Worries over rate cuts persist

Traders work on the floor of the New York Stock Exchange during morning trading on July 06, 2023 in New York City. 

Michael M. Santiago | Getty Images

This report is from today’s CNBC Daily Open, our international markets newsletter. CNBC Daily Open brings investors up to speed on everything they need to know, no matter where they are. Like what you see? You can subscribe here.

What you need to know today 

Nikkei hits record high
Japan’s Nikkei hit a record high Thursday, while other markets in the region also advanced. The Nikkei 225 spiked 2% to close at 39,098.68, breaching the previous record high of 38,915.87 reached in 1989. Wall Street ended mixed as investors digested the U.S. Federal Reserve’s minutes from the January meeting. The S&P 500 gained 0.13%, while the Dow rose 0.13%. But the Nasdaq Composite slid for a third session in a row.

AI and chip stocks rally
Artificial intelligence and semiconductor chip stocks rallied after Nvidia’s quarterly earnings topped estimates. Shares of Nvidia supplier Taiwan Semiconductor Manufacturing Company soared much as 2% in early trade Thursday.

Fed’s caution
Minutes from the Federal Reserve’s last meeting showed central bank officials expressed caution about lowering interest rates too quickly. Members also emphasized the importance of “carefully assessing” incoming data in judging whether inflation is moving down sustainably to 2%.

China boosts Asia travel
Chinese tourists are driving Asia-Pacific’s travel boom, with flight demand set to match pre-pandemic levels this year. Travel demand was at about 83% of 2019 levels in December last year, up from just 57% in January, data from the International Air Transport Association showed.

[PRO] Where will yields go?
Given the uncertain path of U.S. interest rates, the question of how it will affect yields and the stock market has been investors’ top focus. Morgan Stanley Investment Management’s Jim Caron weighed in on the issue and noted the 10-year Treasury yield is likely to hover between 5% and 5.5%.

The bottom line

The January minutes made it pretty clear that Fed officials were wary of cutting rates too soon.

While most members believed rates were “likely at their peak,” there was still uneasiness over the inflation picture. 

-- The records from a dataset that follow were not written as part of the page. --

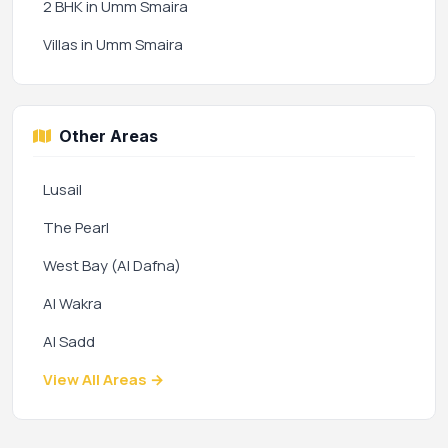
2 BHK in Umm Smaira
Villas in Umm Smaira
Other Areas
Lusail
The Pearl
West Bay (Al Dafna)
Al Wakra
Al Sadd
View All Areas →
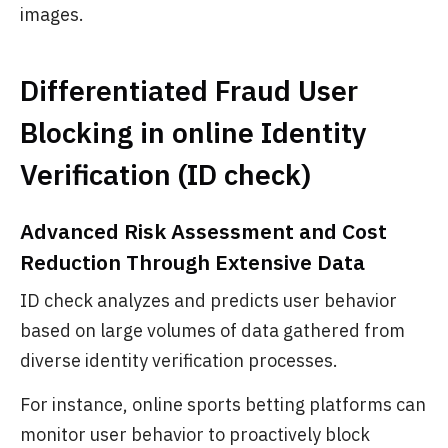
images.
Differentiated Fraud User
Blocking in online Identity
Verification (ID check)
Advanced Risk Assessment and Cost
Reduction Through Extensive Data
ID check analyzes and predicts user behavior
based on large volumes of data gathered from
diverse identity verification processes.
For instance, online sports betting platforms can
monitor user behavior to proactively block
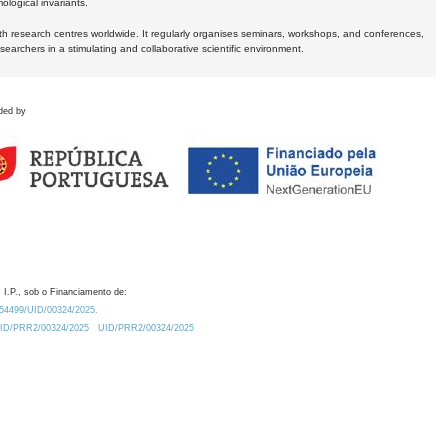
logical invariants.
ith research centres worldwide. It regularly organises seminars, workshops, and conferences,
earchers in a stimulating and collaborative scientific environment.
ded by
 I.P., sob o Financiamento de:
0.54499/UID/00324/2025.
/UID/PRR2/00324/2025
UID/PRR2/00324/2025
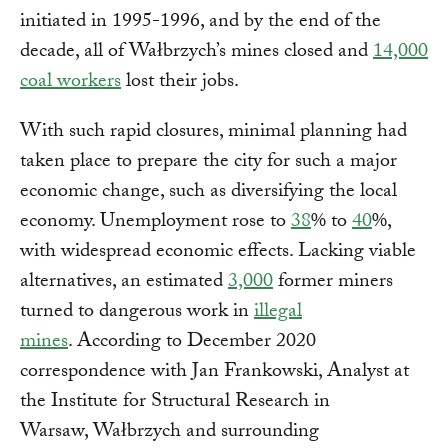
initiated in 1995-1996, and by the end of the
decade, all of Wałbrzych’s mines closed and
14,000
coal workers
lost their jobs.
With such rapid closures, minimal planning had
taken place to prepare the city for such a major
economic change, such as diversifying the local
economy. Unemployment rose to
38
% to
40
%,
with widespread economic effects. Lacking viable
alternatives, an estimated
3,000
former miners
turned to dangerous work in
illegal
mines
. According to December 2020
correspondence with Jan Frankowski, Analyst at
the Institute for Structural Research in
Warsaw, Wałbrzych and surrounding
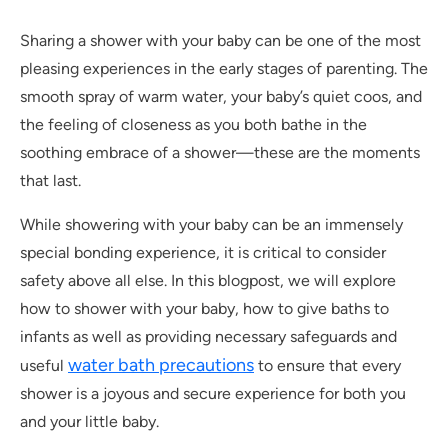
Sharing a shower with your baby can be one of the most
pleasing experiences in the early stages of parenting. The
smooth spray of warm water, your baby’s quiet coos, and
the feeling of closeness as you both bathe in the
soothing embrace of a shower—these are the moments
that last.
While showering with your baby can be an immensely
special bonding experience, it is critical to consider
safety above all else. In this blogpost, we will explore
how to shower with your baby, how to give baths to
infants as well as providing necessary safeguards and
water bath precautions
useful
to ensure that every
shower is a joyous and secure experience for both you
and your little baby.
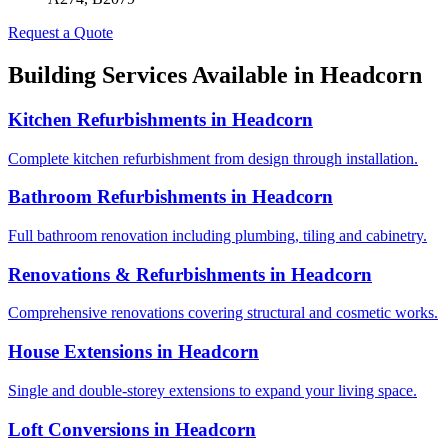
Request a Quote
Building Services Available in
Headcorn
Kitchen Refurbishments
in
Headcorn
Complete kitchen refurbishment from design through installation.
Bathroom Refurbishments
in
Headcorn
Full bathroom renovation including plumbing, tiling and cabinetry.
Renovations & Refurbishments
in
Headcorn
Comprehensive renovations covering structural and cosmetic works.
House Extensions
in
Headcorn
Single and double-storey extensions to expand your living space.
Loft Conversions
in
Headcorn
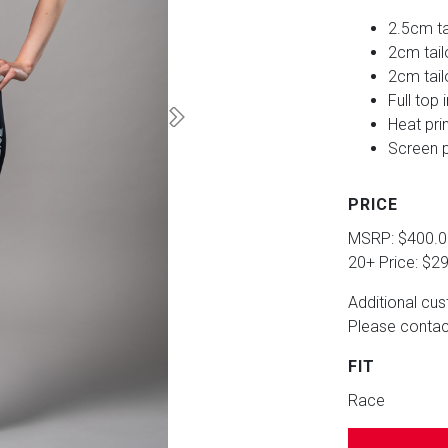
2.5cm ta
2cm tai
2cm tail
Full top 
Heat pri
Screen p
PRICE
MSRP: $400.
20+ Price: $2
Additional cus
Please contact
FIT
Race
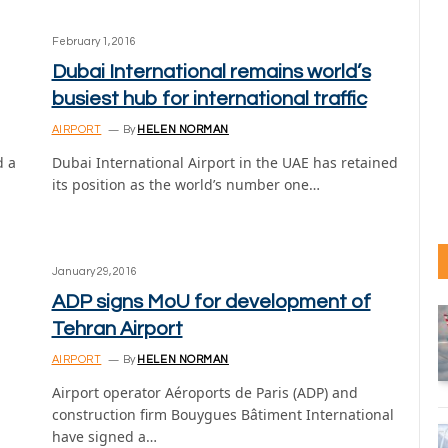
February 1, 2016
Dubai International remains world’s
busiest hub for international traffic
AIRPORT
By
HELEN NORMAN
d a
Dubai International Airport in the UAE has retained
its position as the world’s number one…
January 29, 2016
ADP signs MoU for development of
Tehran Airport
AIRPORT
By
HELEN NORMAN
Airport operator Aéroports de Paris (ADP) and
construction firm Bouygues Bâtiment International
have signed a…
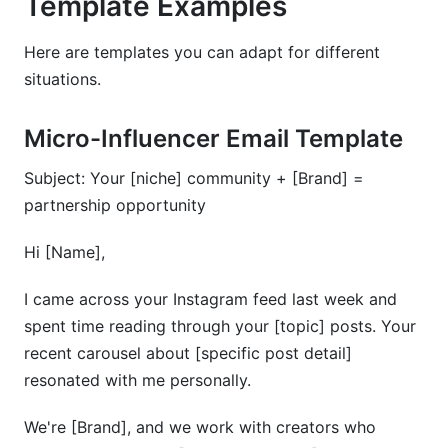
Template Examples
Here are templates you can adapt for different
situations.
Micro-Influencer Email Template
Subject: Your [niche] community + [Brand] =
partnership opportunity
Hi [Name],
I came across your Instagram feed last week and
spent time reading through your [topic] posts. Your
recent carousel about [specific post detail]
resonated with me personally.
We're [Brand], and we work with creators who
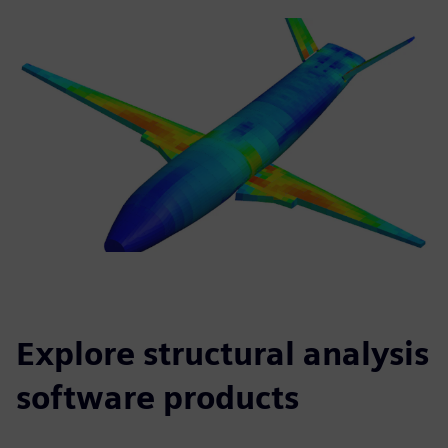
Explore structural analysis
software products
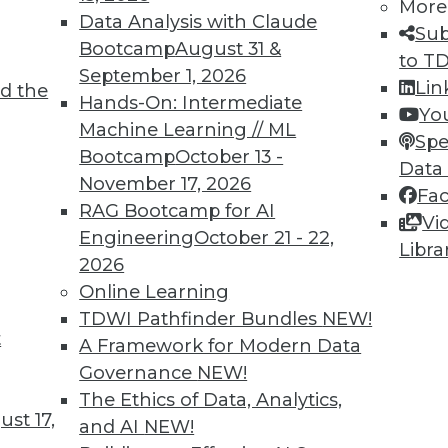
More
Data Analysis with Claude
Sub
Bootcamp
August 31 &
to T
September 1, 2026
Lin
d the
Hands-On: Intermediate
Yo
Machine Learning // ML
Spe
TDWI MEMBERSHIP
Bootcamp
October 13 -
Data
 immediate access to trai
November 17, 2026
Fa
RAG Bootcamp for AI
Vi
unts, video library, researc
Engineering
October 21 - 22,
Libra
2026
more.
Online Learning
TDWI Pathfinder Bundles
NEW!
Find the right level of Membership for you.
t
A Framework for Modern Data
Governance
NEW!
Learn More
The Ethics of Data, Analytics,
st 17,
and AI
NEW!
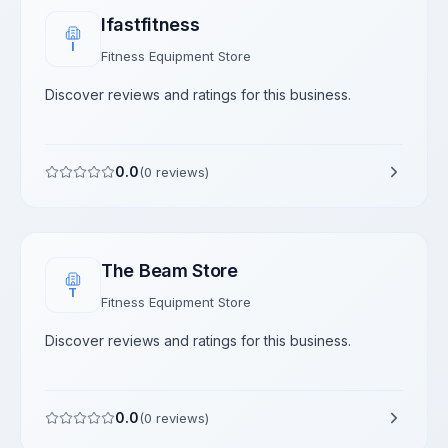
Ifastfitness
I
Fitness Equipment Store
Discover reviews and ratings for this business.
0.0
(
0
reviews)
The Beam Store
T
Fitness Equipment Store
Discover reviews and ratings for this business.
0.0
(
0
reviews)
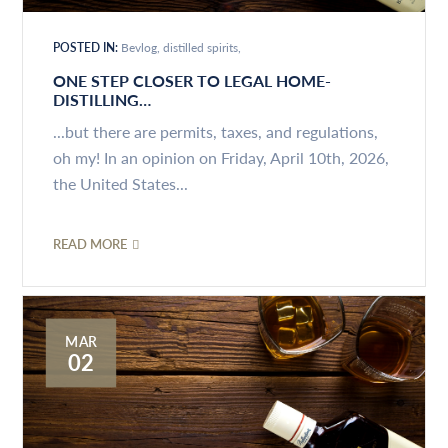
POSTED IN:
Bevlog
distilled spirits
ONE STEP CLOSER TO LEGAL HOME-
DISTILLING…
...but there are permits, taxes, and regulations,
oh my! In an opinion on Friday, April 10th, 2026,
the United States...
READ MORE
MAR
02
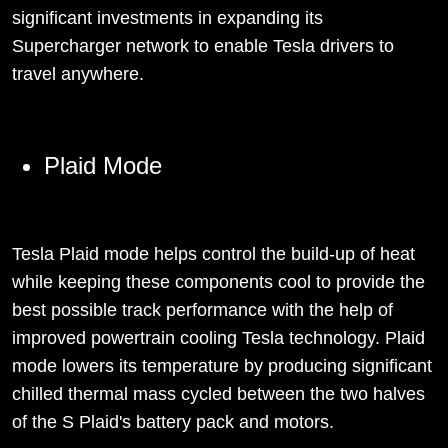
significant investments in expanding its
Supercharger network to enable Tesla drivers to
travel anywhere.
Plaid Mode
Tesla Plaid mode helps control the build-up of heat
while keeping these components cool to provide the
best possible track performance with the help of
improved powertrain cooling Tesla technology. Plaid
mode lowers its temperature by producing significant
chilled thermal mass cycled between the two halves
of the S Plaid's battery pack and motors.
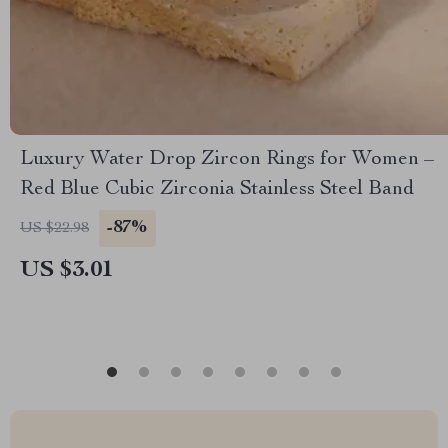
Luxury Water Drop Zircon Rings for Women –
Red Blue Cubic Zirconia Stainless Steel Band
-87%
US $22.98
US $3.01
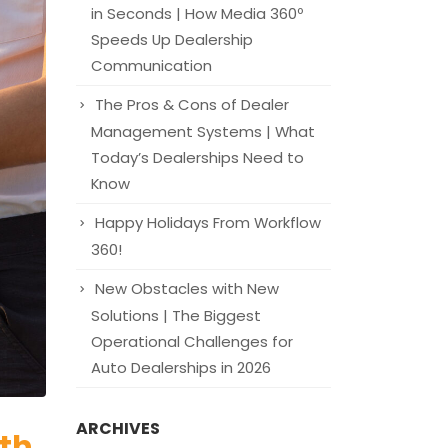
in Seconds | How Media 360º
Speeds Up Dealership
Communication
The Pros & Cons of Dealer
Management Systems | What
Today’s Dealerships Need to
Know
Happy Holidays From Workflow
360!
New Obstacles with New
Solutions | The Biggest
Operational Challenges for
Auto Dealerships in 2026
ARCHIVES
ith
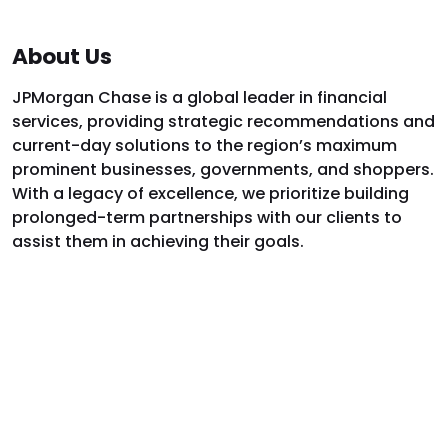
About Us
JPMorgan Chase is a global leader in financial
services, providing strategic recommendations and
current-day solutions to the region’s maximum
prominent businesses, governments, and shoppers.
With a legacy of excellence, we prioritize building
prolonged-term partnerships with our clients to
assist them in achieving their goals.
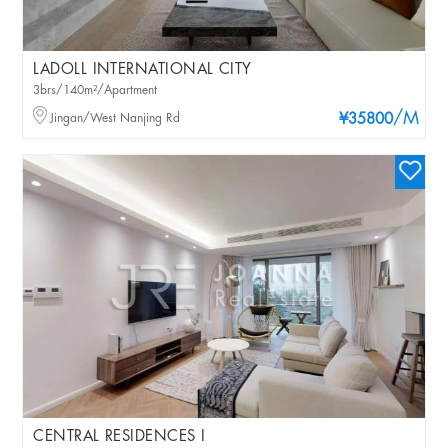
LADOLL INTERNATIONAL CITY
3brs/140m²/Apartment
/M
Jingan/West Nanjing Rd
¥35800
CENTRAL RESIDENCES I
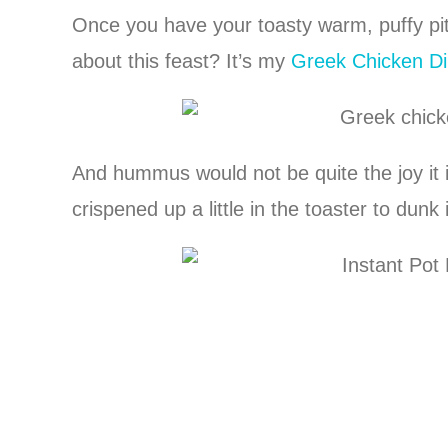
Once you have your toasty warm, puffy pi
about this feast? It’s my
Greek Chicken Di
And hummus would not be quite the joy it i
crispened up a little in the toaster to dunk 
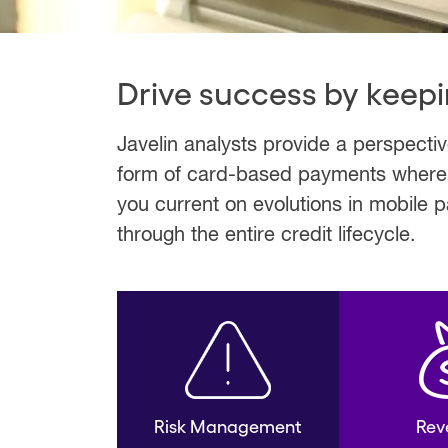
Drive success by keepi
Javelin analysts provide a perspecti
form of card-based payments where fi
you current on evolutions in mobile
through the entire credit lifecycle.
Risk Management
Rev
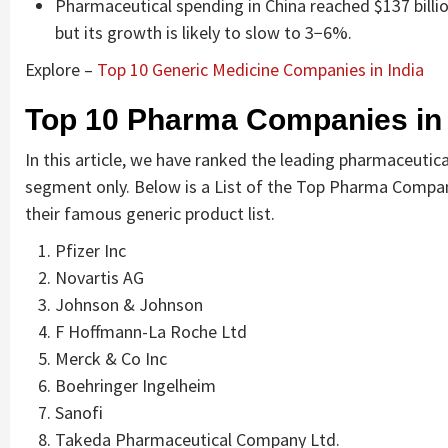
Pharmaceutical spending in China reached $137 billio
but its growth is likely to slow to 3−6%.
Explore –
Top 10 Generic Medicine Companies in India
Top 10 Pharma Companies in
In this article, we have ranked the leading pharmaceuti
segment only. Below is a List of the Top Pharma Compan
their famous generic product list.
Pfizer Inc
Novartis AG
Johnson & Johnson
F Hoffmann-La Roche Ltd
Merck & Co Inc
Boehringer Ingelheim
Sanofi
Takeda Pharmaceutical Company Ltd.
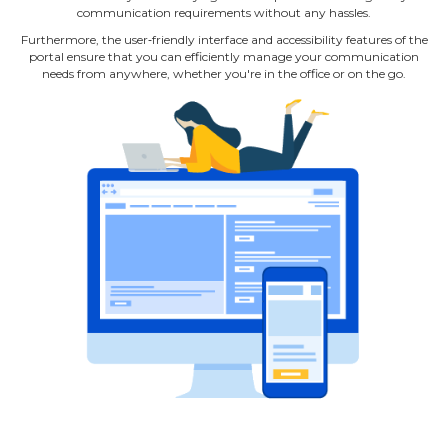
communication requirements without any hassles.
Furthermore, the user‐friendly interface and accessibility features of the
portal ensure that you can efficiently manage your communication
needs from anywhere, whether you're in the office or on the go.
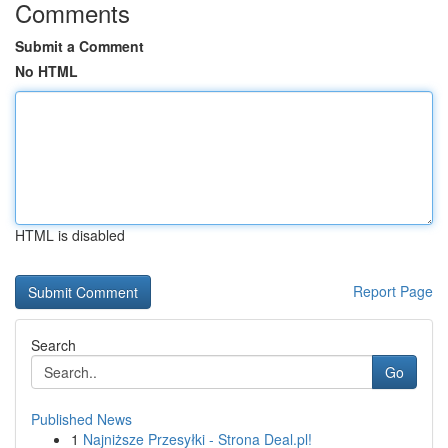
Comments
Submit a Comment
No HTML
HTML is disabled
Report Page
Search
Go
Published News
1
Najniższe Przesyłki - Strona Deal.pl!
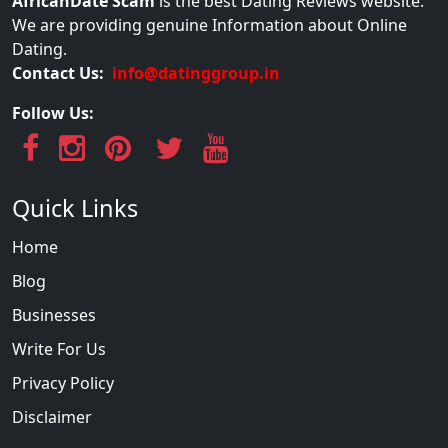
AfricanDate Scam
is the best Dating Reviews website.
We are providing genuine Information about Online
Dating.
Contact Us:
info@datinggroup.in
Follow Us:
Quick Links
Home
Blog
Businesses
Write For Us
Privacy Policy
Disclaimer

The Fed remained “highly attentive” to inflation risks as officials worried whether progress might stall if consumer spending stayed strong.

“As an upside risk to both inflation and economic activity, participants noted that momentum in aggregate demand may be stronger than currently assessed, especially in light of surprisingly resilient consumer spending last year,” the minutes said.

Prior to the meeting, traders had been pricing in a high chance of rate cuts beginning as early as March. That hope has since faded, now most expect the first rate cut to come around the middle of year.

It’s also important to note the meeting was held before the release of the very strong January jobs report and the surprisingly hot consumer and producer price data.

“After those numbers, policymakers will feel vindicated and in even less of a hurry to start easing,” wrote Ian Shepherdson, chief economist at Pantheon Macroeconomics.

“The nature of turning points, however, is that things can change quickly, and we expect the labor market and inflation data by the time of the May meeting to signal that the Fed needs to ease.”

Investors further worry if the central bank maintains an overly restrictive stance for too long that could derail the economy and lead to a bumpier landing.